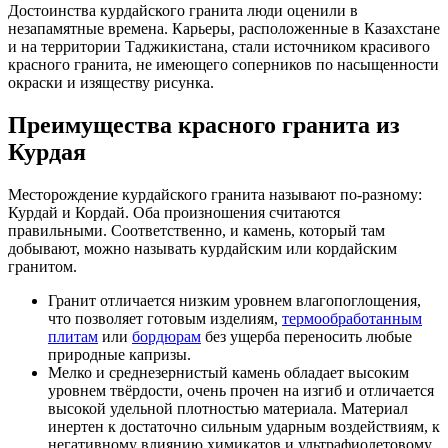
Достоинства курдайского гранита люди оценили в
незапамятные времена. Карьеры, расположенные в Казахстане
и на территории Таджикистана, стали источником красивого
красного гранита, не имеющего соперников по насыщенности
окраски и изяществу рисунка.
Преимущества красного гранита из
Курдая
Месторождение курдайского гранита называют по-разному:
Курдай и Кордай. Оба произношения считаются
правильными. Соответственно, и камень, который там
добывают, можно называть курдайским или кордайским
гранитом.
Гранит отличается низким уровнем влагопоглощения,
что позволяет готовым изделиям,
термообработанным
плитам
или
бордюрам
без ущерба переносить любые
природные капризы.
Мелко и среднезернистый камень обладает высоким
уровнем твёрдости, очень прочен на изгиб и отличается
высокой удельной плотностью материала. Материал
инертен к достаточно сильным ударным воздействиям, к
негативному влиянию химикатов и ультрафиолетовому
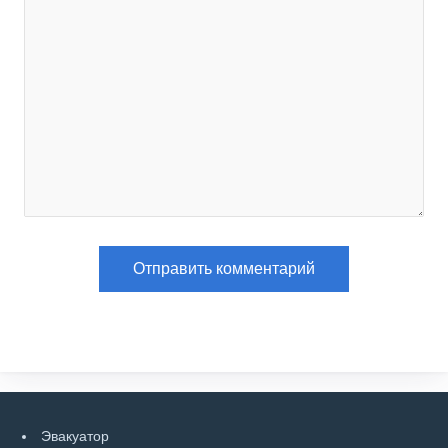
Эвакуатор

* * *

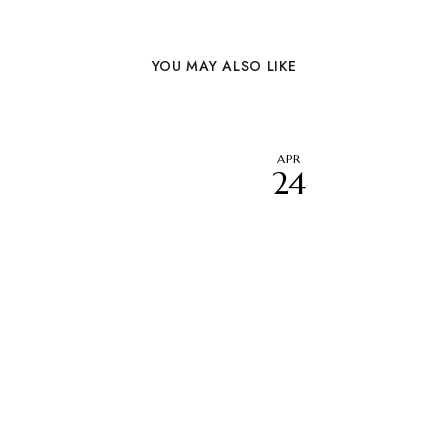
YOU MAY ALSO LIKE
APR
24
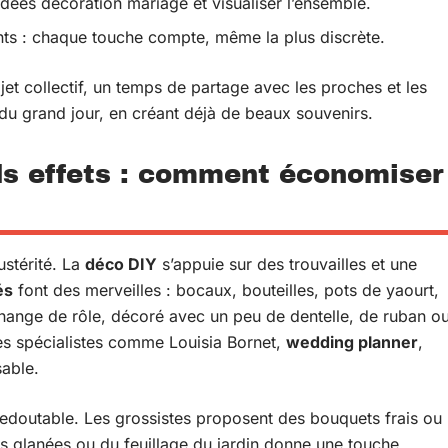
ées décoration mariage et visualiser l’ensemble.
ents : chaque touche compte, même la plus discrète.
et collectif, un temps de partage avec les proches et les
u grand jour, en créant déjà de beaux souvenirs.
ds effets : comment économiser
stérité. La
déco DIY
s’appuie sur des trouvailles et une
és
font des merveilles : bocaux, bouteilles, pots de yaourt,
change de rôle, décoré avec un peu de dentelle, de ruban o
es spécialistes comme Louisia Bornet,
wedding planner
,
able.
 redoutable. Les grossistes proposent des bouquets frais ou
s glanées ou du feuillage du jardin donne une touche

* **WHAT YOU WILL DO**:
Filter the entries above and return only the lines holding "touche".

* **TASK RESPONSE**:
ents : chaque touche compte, même la plus discrète.
s glanées ou du feuillage du jardin donne une touche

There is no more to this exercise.